Actually, I just saw this one on Facebook, and it inspired me to post the OP. The Yanny/Laurel debate seems to be one involving auditory acoustics--a matter of being able to physically hear higher frequencies. At my age, ability to hear high-pitched frequencies has declined, so I can only hear "Laurel", unless the signal is run through a high-pass filter. At that point, I hear a squawk that barely sounds like "Yanny". My advice to "Yanny" fans who want to stay in the club is to turn down the music volume whenever you can. That is what leads to permanent hearing loss, and most people, especially young people, don't realize the damage that loud decibels can cause. In fact, if you can feel vibrations from sounds in your chest, open your mouth, clap your hands over your ears, and go somewhere else.

My OP was about a different aspect of hearing--that connected to language. The interesting thing is that we can usually hear and pronounce all of the speech sounds that exist in every language, but we filter them out only when we construe the acoustic stream as a form of linguistic communication. If we think we are just listening to random vocalisms, or we try to make funny noises, we are not so limited.

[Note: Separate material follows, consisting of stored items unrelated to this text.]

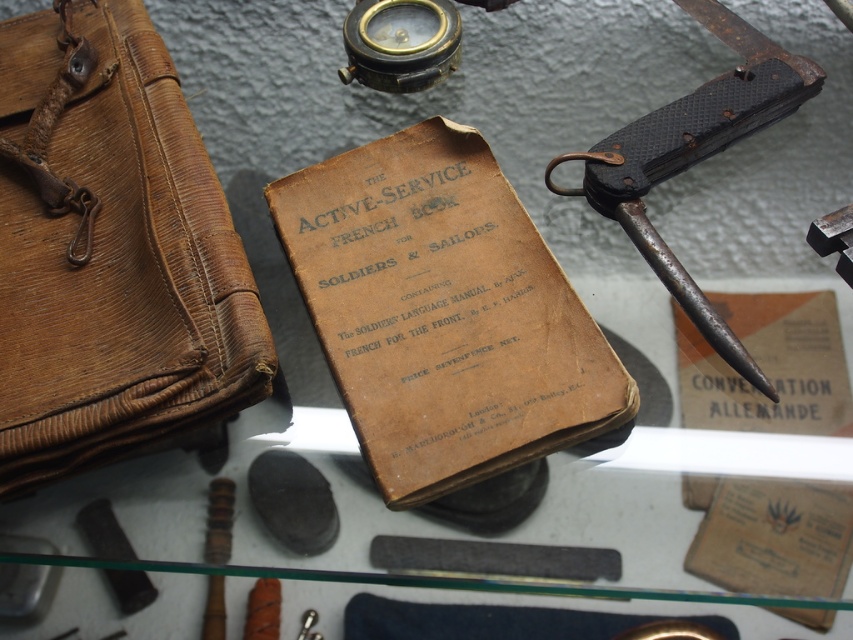 Question: Does brown leather briefcase at left appear under rusty metal knife at right?

Choices:
 (A) no
 (B) yes

Answer: (B)

Question: Considering the relative positions of brown leather briefcase at left and rusty metal knife at right in the image provided, where is brown leather briefcase at left located with respect to rusty metal knife at right?

Choices:
 (A) right
 (B) left

Answer: (B)

Question: Is brown leather briefcase at left thinner than rusty metal knife at right?

Choices:
 (A) no
 (B) yes

Answer: (A) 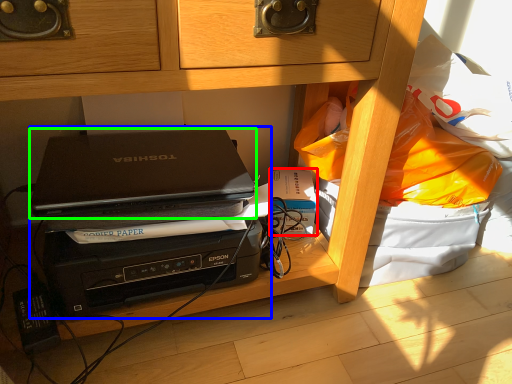 Question: Considering the real-world distances, which object is farthest from paperback book (highlighted by a red box)? computer (highlighted by a blue box) or laptop (highlighted by a green box)?

Choices:
 (A) computer
 (B) laptop

Answer: (A) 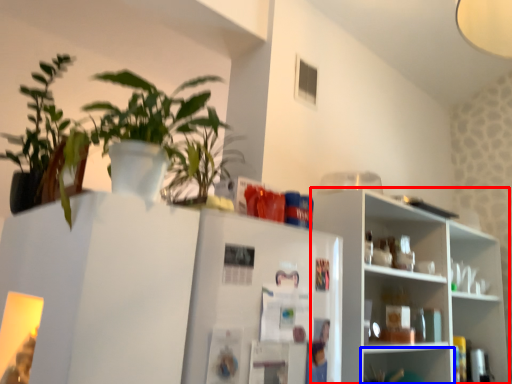 Question: Which object appears farthest to the camera in this image, shelf (highlighted by a red box) or shelf (highlighted by a blue box)?

Choices:
 (A) shelf
 (B) shelf

Answer: (B)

I'll try to explain how this works. Consider the final sound in the word "song", pronounced /sɔŋ/. It is formed with the back of your tongue up against your soft palate (or "velum"). It is a nasal consonant, so air is blocked in the mouth but allowed to pass freely through the nasal cavity. We call this sound a "velar nasal". In English, velar nasals can only occur at the end of a syllable, so English speakers have developed the ability to pronounce it only in that position. Now let's say that you are a native English speaker trying to learning Tagalog, an official language of the Philippines. Speakers of that language tend to pronounce velar nasals at the beginnings of syllables. For example, the word "nga", which means "truly" and is pronounced [ŋa], seems unpronounceable to most English speakers at first. But that is only true when language learners try to pronounce the word in running speech. English speakers have no trouble pronouncing strings of syllables with initial velar nasals when they are just fooling around with nonsense syllables--nga-nga-nga-nga. IOW, when you pronounce words in running speech, your brain automatically switches you into a program of coordinated articulation that limits or impedes the gestures that your speech organs can make. When you aren't trying to pronounce actual words, your brain yields more control over the movement of articulators. The same is true about phonemic hearing. When you are trying to identify words, your brain matches incoming phonetic input against phonemic expectations, but you become less limited in perception when you think you are listening to nonsense syllables.

This reminds me of a related anecdote from when my wife and I were learning conversational Spanish back in the early 1980s. The teacher was a native speaker of Cuban Spanish, a dialect that does not distinguish between dental and velar nasals at the ends of syllables. In fact, Cubans can use either sound interchangeably in that position. This meant that she would pronounce the words "been" and "bing" identically. Moreover, she absolutely could not hear a distinction between those two words. My wife and I both understood this about her English accent, but nobody else in the class did. Finally, a student became a little impatient with her English accent and asked her: "Which is it: 'been' or 'bing'?" She had been saying "been", but she looked puzzled. She said: "That's what I just said: "bing". My wife and I had a good chuckle over that, but the rest of the class did not know what was going on.
 
Hey, I got all that! I'm very pleased you can say things that really make sense to me!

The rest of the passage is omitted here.